FREEBURG AMONG ILLINOIS PROGRAMS TRYING TO SPREAD CHEER IN DARKENED SEASON
While Illinois girls basketball programs haven’t been able to get together on the court so far in the 2020-21 season, some programs are trying their best to find a connection between players and coaches.
At places like Mascoutah and Freeburg, to name a few, adopting local families in need to make for a brighter Christmas season not only helps with a sense of community but it also allows the teams to gather – even if they’re forbidden from doing so on the court.
Freeburg, in conjunction with the Post-Dispatch 100 Neediest Cases, is sponsoring a family of three. Senior Mya Gebke said that helping others is a way to brighten what, otherwise, would be a very dark season.

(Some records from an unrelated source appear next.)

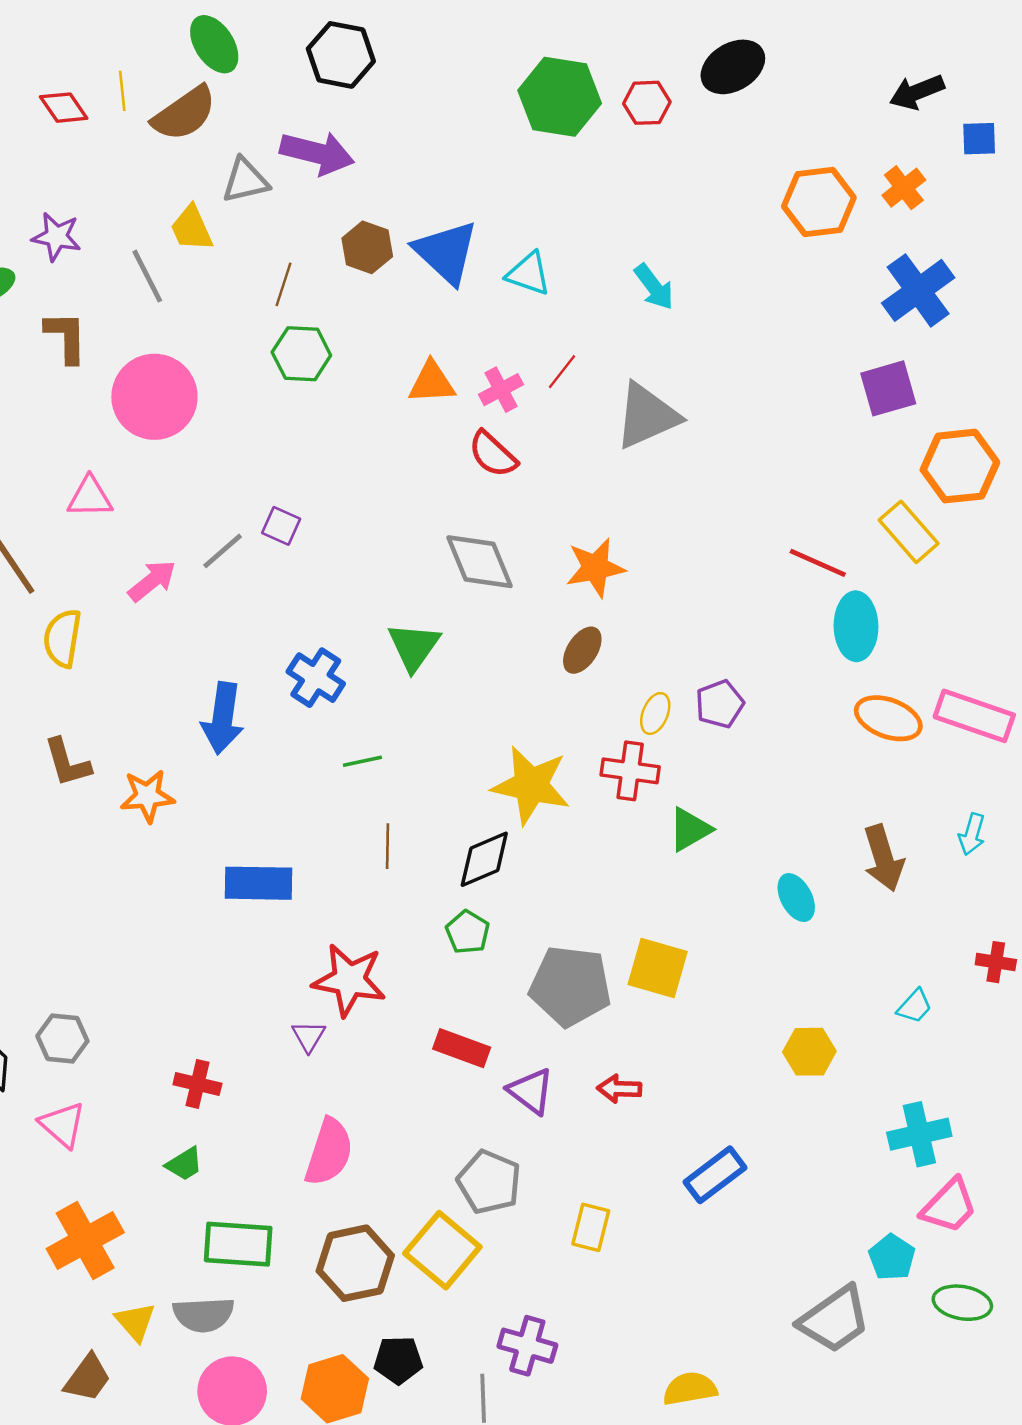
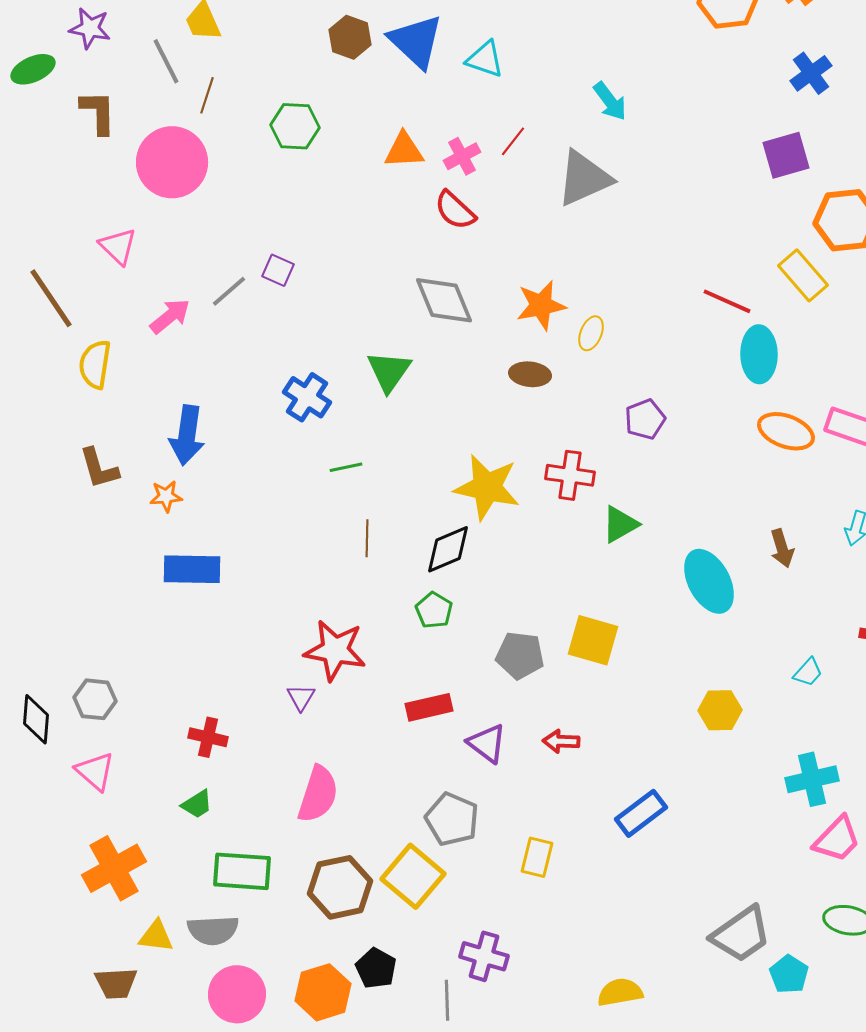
brown line: (284, 284) -> (207, 95), moved
cyan arrow: (654, 287) -> (610, 101), moved
blue cross: (918, 290) -> (811, 73), size x0.7
pink triangle: (90, 497) -> (118, 246), turned 45
brown ellipse: (582, 650) -> (530, 374), turned 63
yellow ellipse: (655, 713) -> (591, 333), moved
blue arrow: (223, 718) -> (187, 435), moved
orange star: (147, 796) -> (166, 496), size x0.7
brown arrow: (883, 858) -> (782, 548), size x0.7
blue rectangle: (258, 883) -> (192, 569), moved
cyan ellipse: (796, 898) -> (709, 581), size x1.6
gray pentagon: (570, 986) -> (520, 655), size x0.7
red rectangle: (462, 1048) -> (429, 707), turned -33
cyan pentagon: (892, 1257) -> (789, 974), moved
yellow triangle: (135, 1322) -> (156, 936), turned -42
black pentagon: (398, 1360) -> (376, 968), turned 30
brown trapezoid: (88, 1378) -> (116, 983), turned 51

"During these times, it's hard getting into the Christmas spirit,” Gebke said. “But donating gifts and wrapping them with the team is always an activity I look forward to (in order) to boost my spirit and to give back to those in need."
Fellow senior Becca Mueller echoed Gebke’s sentiment.
Mueller said that the Christmas spirit can override any other negative feelings that surface, due to restrictions.
"Even though we can't play basketball, we still wanted to help families impacted by the pandemic as much as we can this Christmas,” Mueller said. “Our Christmas donations have always been one of my favorite team activities and to still have the honor of bringing joy to others is amazing."
While the girls basketball program spent $675 in gifts for the family, there has also been $335 collected through an online donations page to help the family with expense.
Freeburg coach Bethany McQuiston said that seeing the team work together in such an important way is important to her.
“For me as a coach, I'd do anything to give our athletes the chance to play this year,” McQuiston said. “Right now, the best we can do as a coaching staff is to provide them with opportunities to be together as a team. It means everything that they appreciate the value of working together for something greater than themselves.”